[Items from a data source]
══════

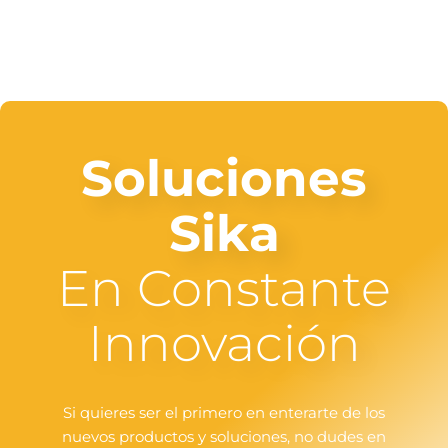
Soluciones
Sika
En Constante
Innovación
Si quieres ser el primero en enterarte de los
nuevos productos y soluciones, no dudes en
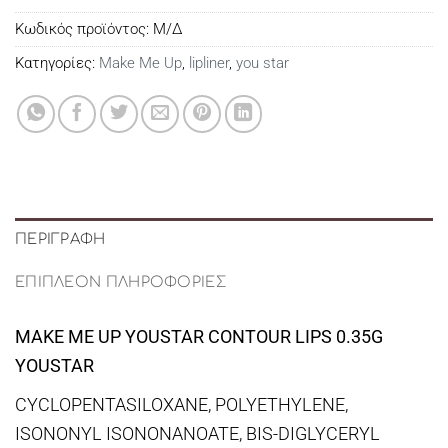
Κωδικός προϊόντος:
Μ/Δ
Κατηγορίες:
Make Me Up
,
lipliner
,
you star
ΠΕΡΙΓΡΑΦΉ
ΕΠΙΠΛΈΟΝ ΠΛΗΡΟΦΟΡΊΕΣ
MAKE ME UP YOUSTAR CONTOUR LIPS 0.35G
YOUSTAR
CYCLOPENTASILOXANE, POLYETHYLENE,
ISONONYL ISONONANOATE, BIS-DIGLYCERYL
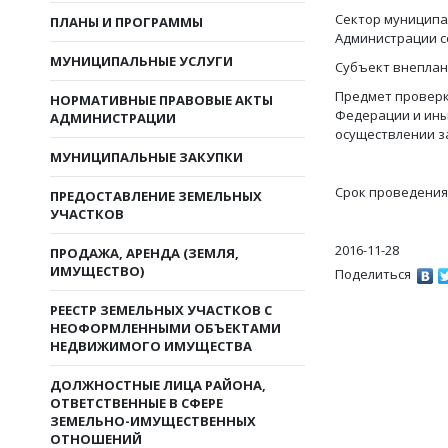
Сектор муниципа
ПЛАНЫ И ПРОГРАММЫ
Администрации с
МУНИЦИПАЛЬНЫЕ УСЛУГИ
Субъект внеплан
Предмет проверк
НОРМАТИВНЫЕ ПРАВОВЫЕ АКТЫ
Федерации и иных
АДМИНИСТРАЦИИ
осуществлении з
МУНИЦИПАЛЬНЫЕ ЗАКУПКИ
Срок проведения п
ПРЕДОСТАВЛЕНИЕ ЗЕМЕЛЬНЫХ
УЧАСТКОВ
2016-11-28
ПРОДАЖА, АРЕНДА (ЗЕМЛЯ,
ИМУЩЕСТВО)
Поделиться
РЕЕСТР ЗЕМЕЛЬНЫХ УЧАСТКОВ С
НЕОФОРМЛЕННЫМИ ОБЪЕКТАМИ
НЕДВИЖИМОГО ИМУЩЕСТВА
ДОЛЖНОСТНЫЕ ЛИЦА РАЙОНА,
ОТВЕТСТВЕННЫЕ В СФЕРЕ
ЗЕМЕЛЬНО-ИМУЩЕСТВЕННЫХ
ОТНОШЕНИЙ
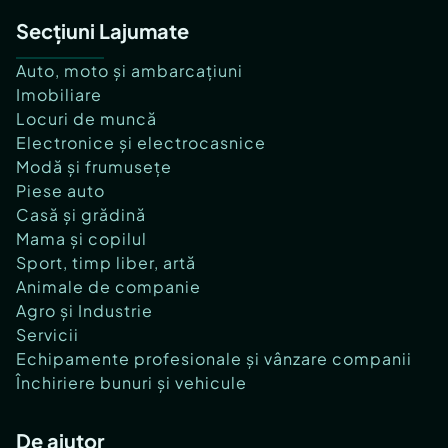
Secțiuni Lajumate
Auto, moto și ambarcațiuni
Imobiliare
Locuri de muncă
Electronice și electrocasnice
Modă și frumusețe
Piese auto
Casă și grădină
Mama și copilul
Sport, timp liber, artă
Animale de companie
Agro și Industrie
Servicii
Echipamente profesionale și vânzare companii
Închiriere bunuri și vehicule
De ajutor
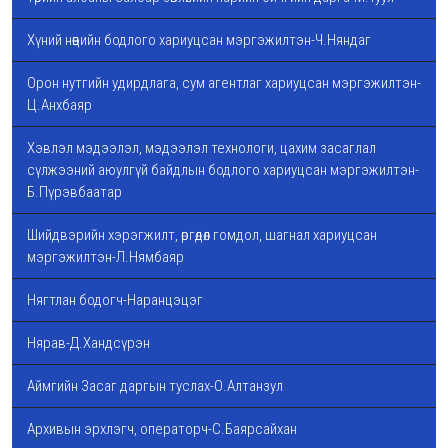
Хүний нөөцийн бодлого хариуцсан мэргэжилтэн-Ч.Няндаг
Орон нутгийн удирдлага, сум агентлаг хариуцсан мэргэжилтэн-
Ц.Анхбаяр
Хэвлэл мэдээлэл, мэдээлэл технологи, цахим засаглал
сүлжээний аюулгүй байдлын бодлого хариуцсан мэргэжилтэн-
Б.Пүрэвбаатар
Шийдвэрийн хэрэгжилт, өргөдөл гомдол, шагнал хариуцсан
мэргэжилтэн-Л.Нямбаяр
Нягтлан бодогч-Наранцэцэг
Нярав-Д.Хандсүрэн
Аймгийн Засаг даргын туслах-О.Алтанзул
Архивын эрхлэгч, операторч-С.Баярсайхан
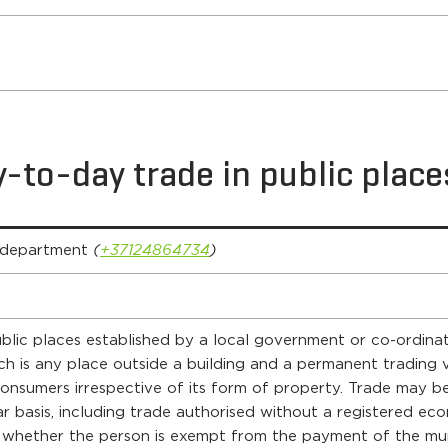
y-to-day trade in public place
 department
(
+37124864734
)
ublic places established by a local government or co-ordina
ch is any place outside a building and a permanent trading 
consumers irrespective of its form of property. Trade may be
r basis, including trade authorised without a registered ec
of whether the person is exempt from the payment of the mu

══════

ABOUT THIS TASK
Go through the records and repeat each one exactly, skipping anything that is a picture.

EXERCISE ANSWER
Soluciones
Sika
En Constante
Innovación
Si quieres ser el primero en enterarte de los
nuevos productos y soluciones, no dudes en
Κωδικός προϊόντος:
Μ/Δ
Κατηγορίες:
Make Me Up
,
lipliner
,
you star
ΠΕΡΙΓΡΑΦΉ
ΕΠΙΠΛΈΟΝ ΠΛΗΡΟΦΟΡΊΕΣ
MAKE ME UP YOUSTAR CONTOUR LIPS 0.35G
YOUSTAR
CYCLOPENTASILOXANE, POLYETHYLENE,
ISONONYL ISONONANOATE, BIS-DIGLYCERYL
Сектор муниципа
ПЛАНЫ И ПРОГРАММЫ
Администрации с
МУНИЦИПАЛЬНЫЕ УСЛУГИ
Субъект внеплан
Предмет проверк
НОРМАТИВНЫЕ ПРАВОВЫЕ АКТЫ
Федерации и иных
АДМИНИСТРАЦИИ
осуществлении з
МУНИЦИПАЛЬНЫЕ ЗАКУПКИ
Срок проведения п
ПРЕДОСТАВЛЕНИЕ ЗЕМЕЛЬНЫХ
УЧАСТКОВ
2016-11-28
ПРОДАЖА, АРЕНДА (ЗЕМЛЯ,
ИМУЩЕСТВО)
Поделиться
РЕЕСТР ЗЕМЕЛЬНЫХ УЧАСТКОВ С
НЕОФОРМЛЕННЫМИ ОБЪЕКТАМИ
НЕДВИЖИМОГО ИМУЩЕСТВА
ДОЛЖНОСТНЫЕ ЛИЦА РАЙОНА,
ОТВЕТСТВЕННЫЕ В СФЕРЕ
ЗЕМЕЛЬНО-ИМУЩЕСТВЕННЫХ
ОТНОШЕНИЙ
Secțiuni Lajumate
Auto, moto și ambarcațiuni
Imobiliare
Locuri de muncă
Electronice și electrocasnice
Modă și frumusețe
Piese auto
Casă și grădină
Mama și copilul
Sport, timp liber, artă
Animale de companie
Agro și Industrie
Servicii
Echipamente profesionale și vânzare companii
Închiriere bunuri și vehicule
De ajutor
Хүний нөөцийн бодлого хариуцсан мэргэжилтэн-Ч.Няндаг
Орон нутгийн удирдлага, сум агентлаг хариуцсан мэргэжилтэн-
Ц.Анхбаяр
Хэвлэл мэдээлэл, мэдээлэл технологи, цахим засаглал
сүлжээний аюулгүй байдлын бодлого хариуцсан мэргэжилтэн-
Б.Пүрэвбаатар
Шийдвэрийн хэрэгжилт, өргөдөл гомдол, шагнал хариуцсан
мэргэжилтэн-Л.Нямбаяр
Нягтлан бодогч-Наранцэцэг
Нярав-Д.Хандсүрэн
Аймгийн Засаг даргын туслах-О.Алтанзул
Архивын эрхлэгч, операторч-С.Баярсайхан
y-to-day trade in public place
 department
(
+37124864734
)
ublic places established by a local government or co-ordina
ch is any place outside a building and a permanent trading 
consumers irrespective of its form of property. Trade may be
r basis, including trade authorised without a registered ec
of whether the person is exempt from the payment of the mu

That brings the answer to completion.